The Global Rise of Henry Hub Liquidity

  • 7 Dec 2020
  • By Adila McHich
  • Topics: Energy

Henry Hub has long been considered the most important gas market on the planet due to its robust liquidity and benchmark status.

That status has continued to grow in recent years as traders around the world have turned to Henry Hub Natural Gas futures to manage their exposure to gas prices, in part because of the growing influence of US liquified natural gas (LNG) exports on the global market. 

This greater trading interest and the increased exposure created by LNG exports has led to a clear upturn in the trading volume of Henry Hub during European and Asian time zones. LNG traders are particularly active in Henry Hub because of its deep liquidity, which reduces transaction costs, improves the speed of price discovery, and provides clear price formation.

As liquidity in European and Asian trading hours grows, Henry Hub futures can provide a richer picture for global dynamics around the clock, sending price signals on the spreads to the once regionally isolated European, US, and Asian LNG markets.

Increased trading activity

Trading activity in Henry Hub futures has historically been concentrated in regular US trading hours, largely because of the previously largely isolated nature of the US gas market. But with LNG now connecting US markets to the world, the number of transactions executed during Asian and European trading hours has risen for the second year consecutively.
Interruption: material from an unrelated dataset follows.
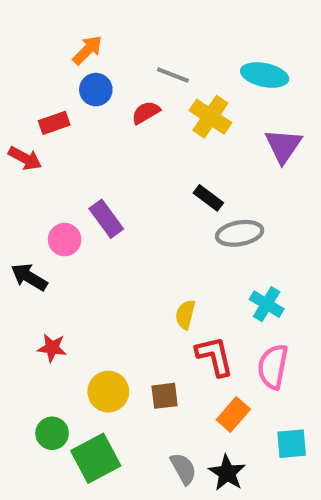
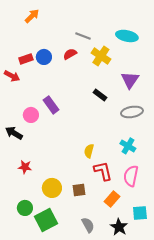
orange arrow: (87, 50) -> (32, 16), moved
blue circle: (96, 90) -> (44, 57), moved
purple triangle: (283, 146) -> (130, 80), moved
gray ellipse: (240, 233) -> (132, 112), moved
black star: (227, 473) -> (119, 227), moved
As shown in Chart One, the average transaction volume during European and Asian hours reached a record high of 788,635 and 321,123 contracts, respectively, in Q1 2020. The volume then decreased in Q2 2020 and Q3 2020 ‒ but is still larger when compared to 2019. The new trend suggests that more Europe- and Asia-based LNG traders are relying on Henry Hub as a price reference to either capture any interregional arbitrage opportunity or to hedge a physical position.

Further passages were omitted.